Pet Insurance – Is it for You and your Pet?
When it comes to the costs of owning an animal, pet insurance is usually the last expenditure the average owner thinks of.
The first investment is the cost of purchasing or adopting the pet itself, followed by food, bedding, leashes, collars, carriers, dog crates, toys, spaying or neutering and vaccinations. Most pet owners feel that they won’t need insurance for their pet – it will always have good vet care, it will never escape the yard and run out into traffic, it will never get the opportunity to get into the household garbage, and cleaners, pesticides, rat poison, toxic plants and other harmful items will never be left where they can be ingested.

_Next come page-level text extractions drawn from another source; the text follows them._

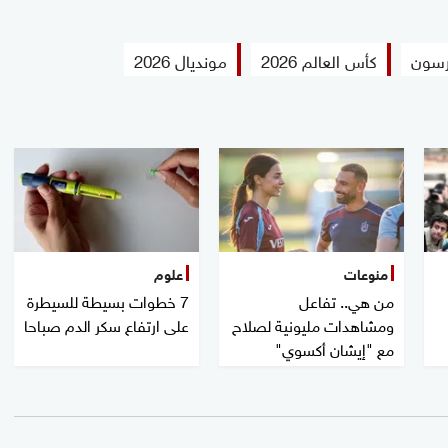
رسون
كأس العالم 2026
مونديال 2026
منوعات
علوم
من هي.. تفاعل
7 خطوات بسيطة للسيطرة
ومشاهدات مليونية لصلاح
على ارتفاع سكر الدم صباحا
مع "إيشان أكسوي"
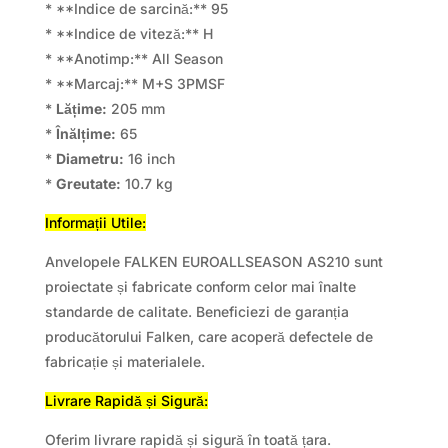
* **Indice de sarcină:** 95
* **Indice de viteză:** H
* **Anotimp:** All Season
* **Marcaj:** M+S 3PMSF
*
Lățime:
205 mm
*
Înălțime:
65
*
Diametru:
16 inch
*
Greutate:
10.7 kg
Informații Utile:
Anvelopele FALKEN EUROALLSEASON AS210 sunt
proiectate și fabricate conform celor mai înalte
standarde de calitate. Beneficiezi de garanția
producătorului Falken, care acoperă defectele de
fabricație și materialele.
Livrare Rapidă și Sigură:
Oferim livrare rapidă și sigură în toată țara.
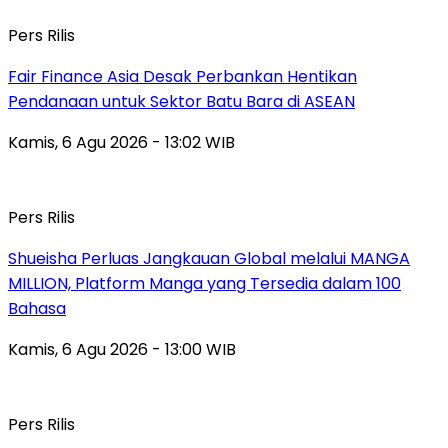
Pers Rilis
Fair Finance Asia Desak Perbankan Hentikan
Pendanaan untuk Sektor Batu Bara di ASEAN
Kamis, 6 Agu 2026 - 13:02 WIB
Pers Rilis
Shueisha Perluas Jangkauan Global melalui MANGA
MILLION, Platform Manga yang Tersedia dalam 100
Bahasa
Kamis, 6 Agu 2026 - 13:00 WIB
Pers Rilis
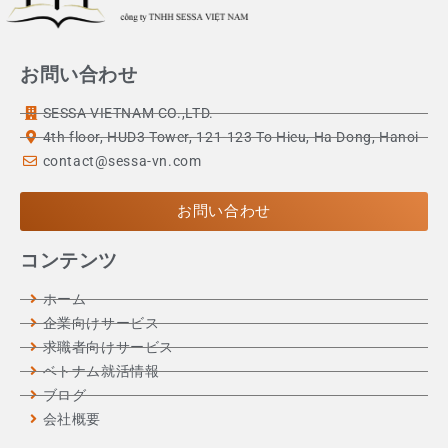
お問い合わせ
SESSA VIETNAM CO.,LTD.
4th floor, HUD3 Tower, 121-123 To Hieu, Ha Dong, Hanoi
contact@sessa-vn.com
お問い合わせ
コンテンツ
ホーム
企業向けサービス
求職者向けサービス
ベトナム就活情報
ブログ
会社概要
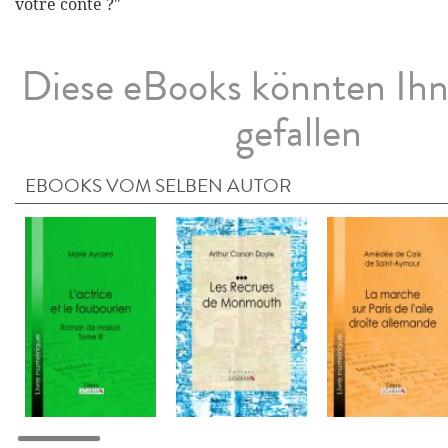
votre conte ?"
Diese eBooks könnten Ih
gefallen
EBOOKS VOM SELBEN AUTOR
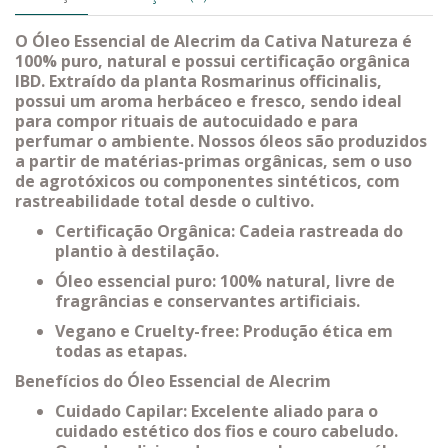
O Óleo Essencial de Alecrim da Cativa Natureza é
100% puro, natural e possui certificação orgânica
IBD. Extraído da planta Rosmarinus officinalis,
possui um aroma herbáceo e fresco, sendo ideal
para compor rituais de autocuidado e para
perfumar o ambiente. Nossos óleos são produzidos
a partir de matérias-primas orgânicas, sem o uso
de agrotóxicos ou componentes sintéticos, com
rastreabilidade total desde o cultivo.
Certificação Orgânica: Cadeia rastreada do
plantio à destilação.
Óleo essencial puro: 100% natural, livre de
fragrâncias e conservantes artificiais.
Vegano e Cruelty-free: Produção ética em
todas as etapas.
Benefícios do Óleo Essencial de Alecrim
Cuidado Capilar: Excelente aliado para o
cuidado estético dos fios e couro cabeludo.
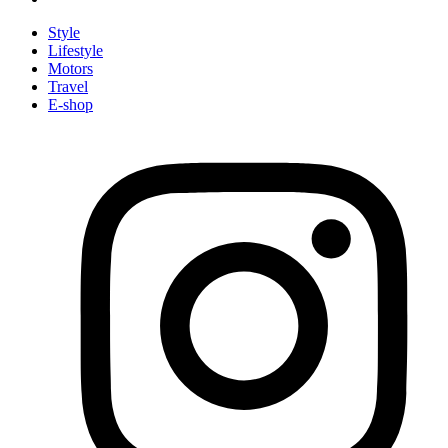
Style
Lifestyle
Motors
Travel
E-shop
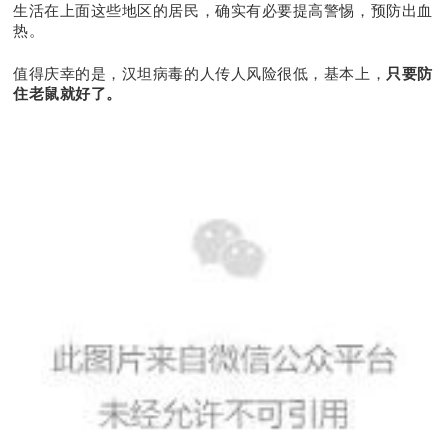
生活在上面这些地区的居民，确实有必要提高警惕，预防出血
热。
值得庆幸的是，汉坦病毒的人传人风险很低，基本上，
只要防
住老鼠就好了。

While insurance is always helpful, one must look at the dog itself and its lifestyle.
Will the pet be living in a home with children? Children are notorious for leaving doors open, forgetting to put hazardous items away, and playing rough with pets.

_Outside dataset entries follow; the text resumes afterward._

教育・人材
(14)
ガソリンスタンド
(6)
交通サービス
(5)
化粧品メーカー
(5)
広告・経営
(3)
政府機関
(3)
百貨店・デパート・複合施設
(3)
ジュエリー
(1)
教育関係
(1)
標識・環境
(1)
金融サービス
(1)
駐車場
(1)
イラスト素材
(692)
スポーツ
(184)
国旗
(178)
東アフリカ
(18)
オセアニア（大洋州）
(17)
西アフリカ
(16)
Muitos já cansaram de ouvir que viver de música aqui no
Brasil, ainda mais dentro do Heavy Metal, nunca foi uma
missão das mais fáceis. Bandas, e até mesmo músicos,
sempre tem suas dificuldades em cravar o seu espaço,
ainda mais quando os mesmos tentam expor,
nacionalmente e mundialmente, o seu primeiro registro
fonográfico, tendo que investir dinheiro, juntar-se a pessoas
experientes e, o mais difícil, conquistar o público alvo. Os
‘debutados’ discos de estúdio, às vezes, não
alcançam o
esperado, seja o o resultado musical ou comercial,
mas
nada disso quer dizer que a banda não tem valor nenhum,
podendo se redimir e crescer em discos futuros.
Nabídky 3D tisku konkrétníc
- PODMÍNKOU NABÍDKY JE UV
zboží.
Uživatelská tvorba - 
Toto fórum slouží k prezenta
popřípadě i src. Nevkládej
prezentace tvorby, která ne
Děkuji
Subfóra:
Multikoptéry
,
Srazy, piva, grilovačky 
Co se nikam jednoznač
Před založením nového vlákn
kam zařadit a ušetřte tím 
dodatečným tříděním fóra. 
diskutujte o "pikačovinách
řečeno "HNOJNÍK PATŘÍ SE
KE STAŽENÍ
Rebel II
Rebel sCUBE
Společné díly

If a cat, will it be strictly an indoor pet or allowed to go outside? Many perils abound outside including predators (foxes, coyotes, aggressive dogs) feral and unvaccinated cats spreading disease in their urine, stool and through biting and scratching, Automobiles, Toxic plants, and Poisonous substances such as antifreeze leaking from vehicles or oils and other chemicals that can come in contact with their fur or skin.
If a dog – will it have a fenced in yard? Will it be given basic training so it stops or comes back when told? Will it drop a hazardous item when commanded? Most incidents with dogs can be avoided with proper training when the pet is young.
What overall lifestyle type will you and your pet share? Will you be highly active? (taking the dog on canoe trips? Hiking? Running?). Will it get good to moderate exercise? (Walks, play sessions of Fetch, Frisbee, etc) or will your pet be mainly a couch potato? Pets that are kept active generally enjoy a life of fewer health issues than those who do not. Exercise strengthens muscle and keeps the body fit. In many cases an active pet can get other injuries such as cuts and scrapes from crashing through wooded areas or icy streets and fields. These issues are usually less trivial (and costly) than other injuries or ailments that un-exercised pets usually suffer from.
While genetic health issues and rare accidents cannot always be avoided – pinpointing what type of lifestyle a pet will have will give a pet owner a better understanding when deciding if they will put some type of insurance in place.